Exercise input:
◇ ◇ ◇ ◇

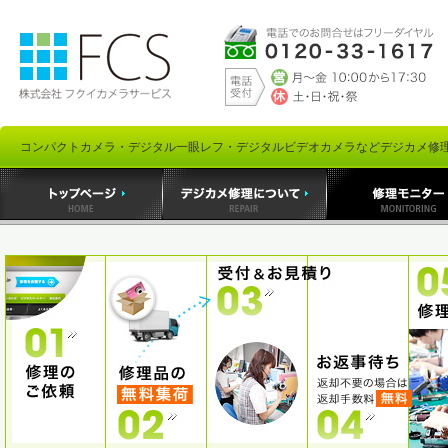
コンパクトカメラ・デジタル一眼レフ・デジタルビデオカメラなどデジカメ修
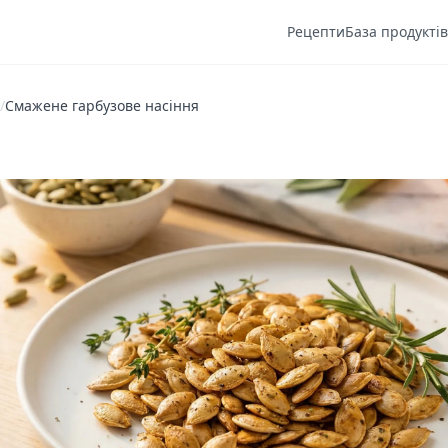
Рецепти
База продуктів
/
Смажене гарбузове насіння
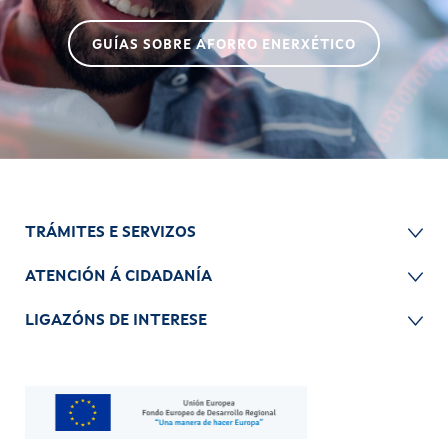
GUÍAS SOBRE AFORRO ENERXÉTICO
TRÁMITES E SERVIZOS
ATENCIÓN Á CIDADANÍA
LIGAZÓNS DE INTERESE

◇ ◇ ◇ ◇

Task instructions: Copy every line of the records exactly as it is written, but not the pictures.

Completed exercise:
コンパクトカメラ・デジタル一眼レフ・デジタルビデオカメラなどデジカメ修
Рецепти
База продуктів
/
Смажене гарбузове насіння
GUÍAS SOBRE AFORRO ENERXÉTICO
TRÁMITES E SERVIZOS
ATENCIÓN Á CIDADANÍA
LIGAZÓNS DE INTERESE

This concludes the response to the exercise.